Around 2010 there was a shift in Reggae music that some people started calling Reggae Revival. Personally, I’ve come to call it the ‘New Movement’ since reggae was always here. Reggae is ever present because our lived philosophy is embedded in our music. Philosophy as a form of entertainment, taking on the role akin to a jester sometimes, other times its a wise sage.
Calling the new movement in Reggae a Revival is akin to Columbus’ ‘discoveries’. Such thinking comes from a state of mind that is not present but removed. So removed that there needs to be a revival.
This new movement in Reggae carries with it different arrangements akin to the shifts that happened before; from Lee Scratch Perry to Dennis Brown to Mystic Revealers. So it was that the new movement gave us Chronixx, Jah9, Jesse Royal, Kabaka Pyramid, Protoje to name a few. They built upon what came before, drawing inspiration from the likes of Dennis Brown, Jacob Miller and Ini Kamoze.
As Jamaicans our music always seem to invoke questions about where in our society power really lies and the responsibility of those that have it. If it is the entertainer who has the power then should we also worry about being programmed by dem? Or does the power lie with the Politicians? This tension plays out in how the state wrestle with artists, blaming songs for social ills. While the artists respond saying they are only messengers of the ills that already plague the streets.
Rivalries such as this highlights the unusual nature of art. Art is not real in the sense that a tree is real. A song is no stick but still, you can be hit by a song. The stink may shatter your bones but art when wielded properly can shatter your mind. It is this battle for minds that the Artists and Politicians have ongoing.
The advantage that the artists have over the politicians is that art also has the ability to get ahead of the real. Art can traverse the land of possibilities. Art can be our first glimpse of what could come into being. Art is a map of the world ahead of us. Such has been the case with Reggae music. Not only was Reggae born from the revolutionary spirit of the people but it also placed before all who listened, the promise of a coming revolution.
Just as how Bob Marley was sending signals to people in Africa with his music, to the delight of those who would not usually allow such messages. The Jamaican people long practiced this kind of coded was of transmitting philosophy. As far back as the first free villages, the drums of the maroons carried revolutionary messages unheard by those who should not hear.
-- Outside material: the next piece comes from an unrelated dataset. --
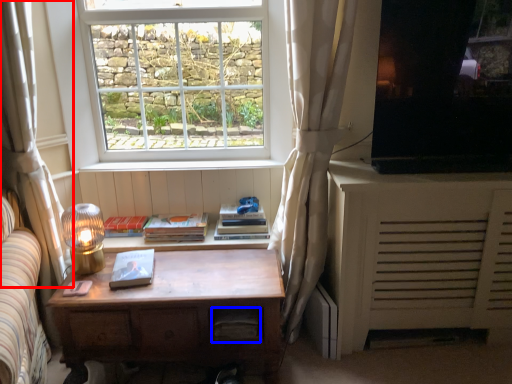 Question: Which object is closer to the camera taking this photo, curtain (highlighted by a red box) or drawer (highlighted by a blue box)?

Choices:
 (A) curtain
 (B) drawer

Answer: (A)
It is from this coded way of communicating that the first conflict arouse between the State and the People. The State, represented by politicians meaning to suppress certain forms of cultural expressions. While on the other hand the artists, rebellious against the systems of State engineer new forms of expression.
Such it is that for many, the Jamaican artists not only play the roles of Jester or Sage but represents also the Devil. The rebellious one, the first Rebel. The ragamuffin, blackheart man, dread; all name Jamaicans have associated with some of our own artistic forms of cultural expressions. But just like any great ancient myth, there is confluence in contradictions. Joe Higgs once pointed out that Jamaica is a land of contradiction, and true to form not only is Reggae associated with the rebel, it is also a symbol of liberation. It’s is no coincidence that Rasta is synonymous with Jamaica’s culture, which is equally tied up in Reggae. Rasta being a manifestation seen culturally by different people as Sage and Devil by another.
As Rex Nettleford explained it, Rasta is the memory of the Jamaican people that they are Africans. It is this connection to our past that gave is Reggae. Not only is the lived experience of the Jamaican people portrayed in dance but also in sound. The master artist is one who is able to condense history into a single moment – that moment presented as art. The more tightly packed the work, the greater it is. Such it was that the history of Africa was condensed into the form that came to be called Reggae. As if it was a law of nature, a thing may come together likewise it may dissipate into the world. Thus Reggae was dissipated throughout the globe. Reggae sparked the memory of humanity itself for all of mankind must look to Africa to remember the very foundations of their humanness. There can be no unity without a shared history and all of humanity shares Africa. This is the philosophy that is embedded in Jamaican music.
The entertainer plays the dual role of both a jester and a philosopher. Reggae music is but one tool out of many that carries the philosophy teachings of a culture. Our lived philosophy is often embedded in our music. Music being Humanities oldest means of collective rebellion.